Page-level text extractions
···

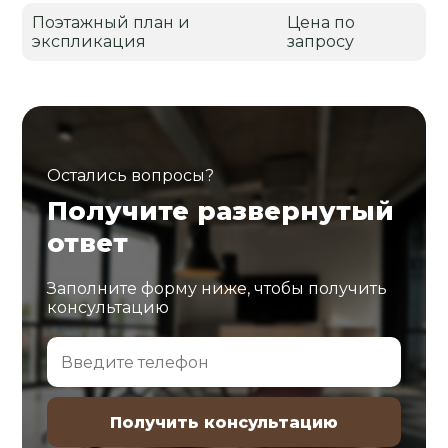
Поэтажный план и
Цена по
экспликация
запросу
Остались вопросы?
Получите развернутый
ответ
Заполните форму ниже, чтобы получить
консультацию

···

• [Exercise objective]: Exact copies of the lines from the one holding "Получите развернутый" to the end of the entries are all that should be written.

• [Solution for this problem]:
Получите развернутый
ответ
Заполните форму ниже, чтобы получить
консультацию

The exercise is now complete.